Controlling Molecules, Particles and Liquids with Thermofluidics and Reinforcement Learning

In recent years, novel techniques have emerged for manipulating molecules, particles and liquid flows within a fluidic environment through remote light control. These methods complement the force generation capabilities of optical tweezers and leverage plasmonic structures [1]. By creating dynamic temperature gradients at solid-liquid interfaces through plasmonic structures, localized stresses are generated, enabling the guidance and manipulation of suspended objects without the necessity of external forces [2]. This field of thermoplasmonics offers a range of non-invasive, highly precise tools for nanoscale feedback-controlled manipulations that can even serve as the foundation for constructing dynamical systems capable of performing reservoir computing [3].

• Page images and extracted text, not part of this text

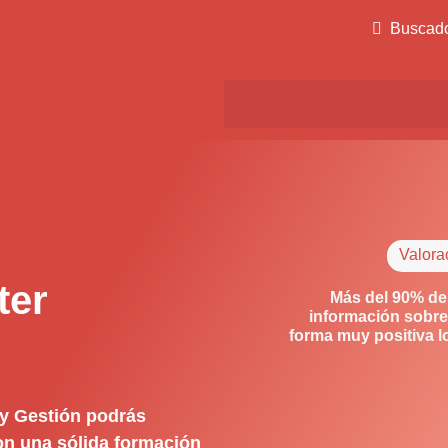
Buscad
Valora
ter
Más del 90% de
información sobre
forma muy positiva 
 y Gestión podrás
con una sólida formación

In this contribution, we present experimental results on the integration of thermofluidic systems with reinforcement learning algorithms to enable online learning directly from experimental data. The dynamic optical control of temperature fields enables the generation of local thermo-phoretic, thermo-osmotic, or thermo-viscous actions that are adaptively correlated with the current state of the sample, such as the particle distribution. For this purpose, the sample state is analyzed at video rate and input to actor-critic reinforcement learning algorithms. These algorithms are demonstrated to enable the steering of particles toward predefined goals in the presence of additional fluid flows. This approach holds particular promise for more complex suspensions, offering the discovery and understanding of dynamic flow patterns for separating and manipulating species.